▶ **What you have to do**
What is needed is a copy of each line in the listing below that contains "koronavírus".
*** Supplied material
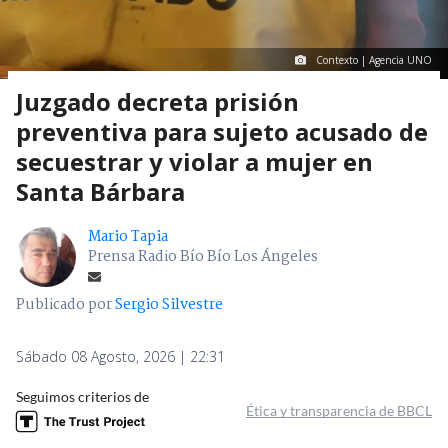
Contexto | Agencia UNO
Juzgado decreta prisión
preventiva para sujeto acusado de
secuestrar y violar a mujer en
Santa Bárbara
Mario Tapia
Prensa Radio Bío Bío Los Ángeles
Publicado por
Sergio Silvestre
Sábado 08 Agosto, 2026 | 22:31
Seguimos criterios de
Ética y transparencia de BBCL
******
*** Supplied material
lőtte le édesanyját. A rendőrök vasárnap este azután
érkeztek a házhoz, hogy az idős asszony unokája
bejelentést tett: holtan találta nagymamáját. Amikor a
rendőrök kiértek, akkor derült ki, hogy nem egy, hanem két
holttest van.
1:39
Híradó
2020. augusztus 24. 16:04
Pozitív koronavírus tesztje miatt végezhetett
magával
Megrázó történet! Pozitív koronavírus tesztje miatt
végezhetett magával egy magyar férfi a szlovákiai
******
*** Supplied material
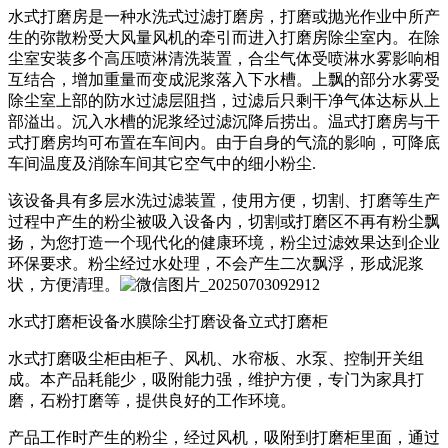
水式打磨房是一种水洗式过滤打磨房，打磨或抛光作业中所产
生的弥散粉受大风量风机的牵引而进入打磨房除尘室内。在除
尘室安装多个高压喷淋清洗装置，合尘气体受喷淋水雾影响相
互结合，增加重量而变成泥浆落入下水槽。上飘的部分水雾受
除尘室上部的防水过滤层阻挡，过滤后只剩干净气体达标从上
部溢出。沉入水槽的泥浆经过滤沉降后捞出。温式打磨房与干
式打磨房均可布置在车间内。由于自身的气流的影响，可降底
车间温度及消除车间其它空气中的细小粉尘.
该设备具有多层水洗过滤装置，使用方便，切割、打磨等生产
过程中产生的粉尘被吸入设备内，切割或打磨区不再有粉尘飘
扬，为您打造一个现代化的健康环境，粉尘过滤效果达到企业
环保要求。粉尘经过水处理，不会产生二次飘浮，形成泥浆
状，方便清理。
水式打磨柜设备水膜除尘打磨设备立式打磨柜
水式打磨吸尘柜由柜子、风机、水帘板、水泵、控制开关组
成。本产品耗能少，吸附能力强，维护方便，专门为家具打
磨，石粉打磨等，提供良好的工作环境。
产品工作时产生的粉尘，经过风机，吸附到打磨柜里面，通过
******
▶ **Result of the exercise**
Pozitív koronavírus tesztje miatt végezhetett
Megrázó történet! Pozitív koronavírus tesztje miatt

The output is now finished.